IEEE/ACM Trans Comput Biol Bioinform. 2018 Sep-Oct;15(5):1500-1512. doi: 10.1109/TCBB.2018.2834371. Epub 2018 May 11.
Tumor clustering is a powerful approach for cancer class discovery which is crucial to the effective treatment of cancer. Many traditional clustering methods such as NMF-based models, have been widely used to identify tumors. However, they cannot achieve satisfactory results. Recently, subspace clustering approaches have been proposed to improve the performance by dividing the original space into multiple low-dimensional subspaces. Among them, low rank representation is becoming a popular approach to attain subspace clustering. In this paper, we propose a novel Low Rank Subspace Clustering model via Discrete Constraint and Hypergraph Regularization (DHLRS). The proposed method learns the cluster indicators directly by using discrete constraint, which makes the clustering task simple. For each subspace, we adopt Schatten -norm to better approximate the low rank constraint. Moreover, Hypergraph Regularization is adopted to infer the complex relationship between genes and intrinsic geometrical structure of gene expression data in each subspace. Finally, the molecular pattern of tumor gene expression data sets is discovered according to the optimized cluster indicators. Experiments on both synthetic data and real tumor gene expression data sets prove the effectiveness of proposed DHLRS.

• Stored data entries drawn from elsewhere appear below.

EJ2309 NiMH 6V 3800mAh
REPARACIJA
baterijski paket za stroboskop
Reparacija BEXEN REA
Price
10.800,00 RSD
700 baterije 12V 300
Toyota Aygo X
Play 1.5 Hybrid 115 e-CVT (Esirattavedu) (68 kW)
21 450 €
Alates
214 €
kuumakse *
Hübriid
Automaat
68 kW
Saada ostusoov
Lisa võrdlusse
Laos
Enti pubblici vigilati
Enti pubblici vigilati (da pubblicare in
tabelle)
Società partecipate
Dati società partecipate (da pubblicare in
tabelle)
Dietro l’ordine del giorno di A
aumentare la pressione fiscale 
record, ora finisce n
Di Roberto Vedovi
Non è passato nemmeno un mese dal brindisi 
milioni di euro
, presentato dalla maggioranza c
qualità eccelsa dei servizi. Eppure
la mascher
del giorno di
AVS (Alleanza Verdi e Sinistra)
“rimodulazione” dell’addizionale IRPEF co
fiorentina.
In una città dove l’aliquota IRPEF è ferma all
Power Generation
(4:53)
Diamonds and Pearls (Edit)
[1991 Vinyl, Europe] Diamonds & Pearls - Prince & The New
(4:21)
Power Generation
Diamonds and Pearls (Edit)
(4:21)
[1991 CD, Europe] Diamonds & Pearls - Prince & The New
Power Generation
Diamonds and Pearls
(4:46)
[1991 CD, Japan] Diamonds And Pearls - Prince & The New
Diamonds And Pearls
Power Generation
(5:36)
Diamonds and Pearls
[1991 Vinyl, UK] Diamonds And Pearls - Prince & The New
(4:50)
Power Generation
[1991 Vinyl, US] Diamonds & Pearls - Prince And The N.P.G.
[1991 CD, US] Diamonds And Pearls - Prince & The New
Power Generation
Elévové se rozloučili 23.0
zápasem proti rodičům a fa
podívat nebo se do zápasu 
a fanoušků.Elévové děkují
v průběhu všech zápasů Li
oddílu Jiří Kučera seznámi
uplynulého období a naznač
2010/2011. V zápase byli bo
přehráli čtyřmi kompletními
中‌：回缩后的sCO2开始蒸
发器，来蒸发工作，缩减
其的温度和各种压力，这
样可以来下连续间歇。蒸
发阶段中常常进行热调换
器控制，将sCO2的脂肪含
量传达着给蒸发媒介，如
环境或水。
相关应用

肿瘤聚类是癌症分类发现的一种强大方法,对于癌症的有效治疗至关重要。许多传统的聚类方法,如基于 NMF 的模型,已被广泛用于识别肿瘤。然而,它们不能达到令人满意的效果。最近,子空间聚类方法已经被提出,通过将原始空间划分为多个低维子空间来提高性能。其中,低秩表示正在成为实现子空间聚类的一种流行方法。在本文中,我们提出了一种新颖的基于离散约束和超图正则化的低秩子空间聚类模型(DHLRS)。所提出的方法通过使用离散约束直接学习聚类指标,从而使聚类任务变得简单。对于每个子空间,我们采用 Schatten 范数来更好地逼近低秩约束。此外,超图正则化用于推断每个子空间中基因之间的复杂关系和基因表达数据的内在几何结构。最后,根据优化后的聚类指标发现肿瘤基因表达数据集的分子模式。在合成数据和真实肿瘤基因表达数据集上的实验证明了所提出的 DHLRS 的有效性。